Scalable Disambiguation of Institutions for Web of Science
Disambiguation of Institutions
Leader: Dr. Philipp Mayr
Scientific unit: Knowledge Technologies for the Social Sciences
Ambiguity level of institution names is different in various data aggregators based on metadata provided. The Web of Science (WoS) supports basic structures such as university, street address, city, ZIP code and country name. Nevertheless different styles of filling the fields by authors are not avoidable. Often, it is not obvious whether two different references to institutions are variants of just one name or actually constitute different institutions. Authors enter their affiliation in different ways over various publications or introduce spelling errors. Also, the corresponding author enters the affiliation of a shared publication in their own format. For author name disambiguation the usefulness of the affiliation string is limited by its variation. Moreover, if we observe the institution level and want to study institutions through their authors and publications, it is necessary to categorize institution names in order to have a unique list of institution names across the world with all belonging authors and publications. One problem here is different formats of translating the name of an institution by different authors to English. Beside the multiple variants of entities from authors, there are some other problems such as changing the address, merging or splitting the institutions.
The aim of this project is to introduce a method to disambiguate the institution names in WoS, as a large scale bibliometric database. For this purpose, multiple variants of institutions name are grouped together. To evaluate the method, we will use the institution coding implemented by Bielefeld University.
The planned approach will enable to disambiguate institutions for the entire WoS:
- Entity resolution instead of entity linking to overcome database sparsity based on previous work.

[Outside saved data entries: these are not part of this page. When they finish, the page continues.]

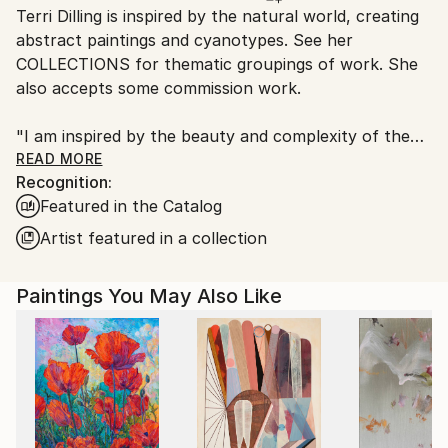
Terri Dilling is inspired by the natural world, creating
packaging guidelines.
abstract paintings and cyanotypes. See her
Ships From:
COLLECTIONS for thematic groupings of work. She
United States.
also accepts some commission work.
"I am inspired by the beauty and complexity of the
natural world, making reference to the landscape
READ MORE
Recognition:
around me, and also an emotional landscape within. I
Featured in the Catalog
am interested in using gestural marks and color
relationships to express a mood or feeling. I want to
Artist featured in a collection
create a calming visual space that also has elements
of energy and contrast. For me, this is a way to find
Paintings You May Also Like
balance.
The paintings are predominantly acrylic paint with
additional drawing materials like charcoal and pigment
crayon. As I paint intuitively, some elements get
covered over while others are pulled forward, and
the finished painting contains a rich, layered history.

- A sophisticated blocking method based on previous work to overcome the complexity problem.
- Transformation of observed addresses into normalized (comparable) representations.
- Description of hierarchical relationships which are encoded in the blocking graph.
Runtime1.10.2019 – 31.12.2019
- Tobias Backes. Effective unsupervised author disambiguation with relative frequencies. In Proceedings of the 18th ACM/IEEE on Joint Conference on Digital Libraries, pages 203–212. ACM, 2018.
- Tobias Backes. The impact of name-matching and blocking on author disambiguation. In Proceedings of the 27th ACM International Conference on Information and Knowledge Management, pages 803–812. ACM, 2018.